Instructions for the task:
Set down each entry exactly; omit images.
......
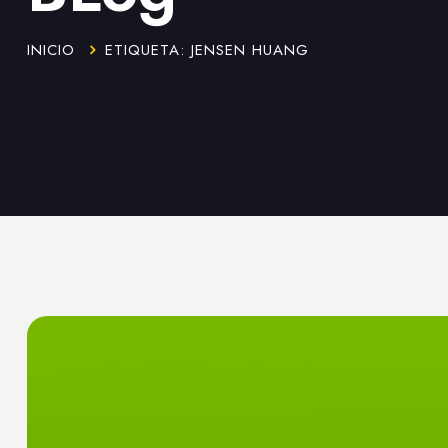
INICIO
ETIQUETA: JENSEN HUANG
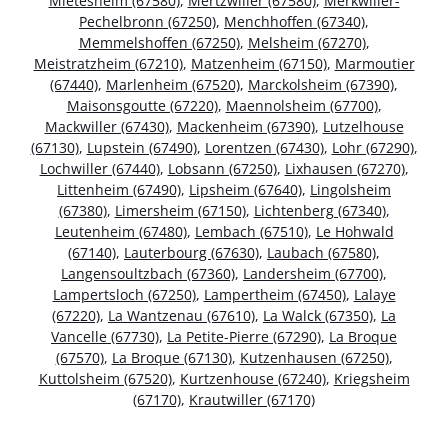
Mietesheim (67580)
,
Mertzwiller (67580)
,
Merkwiller-
Pechelbronn (67250)
,
Menchhoffen (67340)
,
Memmelshoffen (67250)
,
Melsheim (67270)
,
Meistratzheim (67210)
,
Matzenheim (67150)
,
Marmoutier
(67440)
,
Marlenheim (67520)
,
Marckolsheim (67390)
,
Maisonsgoutte (67220)
,
Maennolsheim (67700)
,
Mackwiller (67430)
,
Mackenheim (67390)
,
Lutzelhouse
(67130)
,
Lupstein (67490)
,
Lorentzen (67430)
,
Lohr (67290)
,
Lochwiller (67440)
,
Lobsann (67250)
,
Lixhausen (67270)
,
Littenheim (67490)
,
Lipsheim (67640)
,
Lingolsheim
(67380)
,
Limersheim (67150)
,
Lichtenberg (67340)
,
Leutenheim (67480)
,
Lembach (67510)
,
Le Hohwald
(67140)
,
Lauterbourg (67630)
,
Laubach (67580)
,
Langensoultzbach (67360)
,
Landersheim (67700)
,
Lampertsloch (67250)
,
Lampertheim (67450)
,
Lalaye
(67220)
,
La Wantzenau (67610)
,
La Walck (67350)
,
La
Vancelle (67730)
,
La Petite-Pierre (67290)
,
La Broque
(67570)
,
La Broque (67130)
,
Kutzenhausen (67250)
,
Kuttolsheim (67520)
,
Kurtzenhouse (67240)
,
Kriegsheim
(67170)
,
Krautwiller (67170)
......
Your response:
INICIO
ETIQUETA: JENSEN HUANG
Mietesheim (67580)
,
Mertzwiller (67580)
,
Merkwiller-
Pechelbronn (67250)
,
Menchhoffen (67340)
,
Memmelshoffen (67250)
,
Melsheim (67270)
,
Meistratzheim (67210)
,
Matzenheim (67150)
,
Marmoutier
(67440)
,
Marlenheim (67520)
,
Marckolsheim (67390)
,
Maisonsgoutte (67220)
,
Maennolsheim (67700)
,
Mackwiller (67430)
,
Mackenheim (67390)
,
Lutzelhouse
(67130)
,
Lupstein (67490)
,
Lorentzen (67430)
,
Lohr (67290)
,
Lochwiller (67440)
,
Lobsann (67250)
,
Lixhausen (67270)
,
Littenheim (67490)
,
Lipsheim (67640)
,
Lingolsheim
(67380)
,
Limersheim (67150)
,
Lichtenberg (67340)
,
Leutenheim (67480)
,
Lembach (67510)
,
Le Hohwald
(67140)
,
Lauterbourg (67630)
,
Laubach (67580)
,
Langensoultzbach (67360)
,
Landersheim (67700)
,
Lampertsloch (67250)
,
Lampertheim (67450)
,
Lalaye
(67220)
,
La Wantzenau (67610)
,
La Walck (67350)
,
La
Vancelle (67730)
,
La Petite-Pierre (67290)
,
La Broque
(67570)
,
La Broque (67130)
,
Kutzenhausen (67250)
,
Kuttolsheim (67520)
,
Kurtzenhouse (67240)
,
Kriegsheim
(67170)
,
Krautwiller (67170)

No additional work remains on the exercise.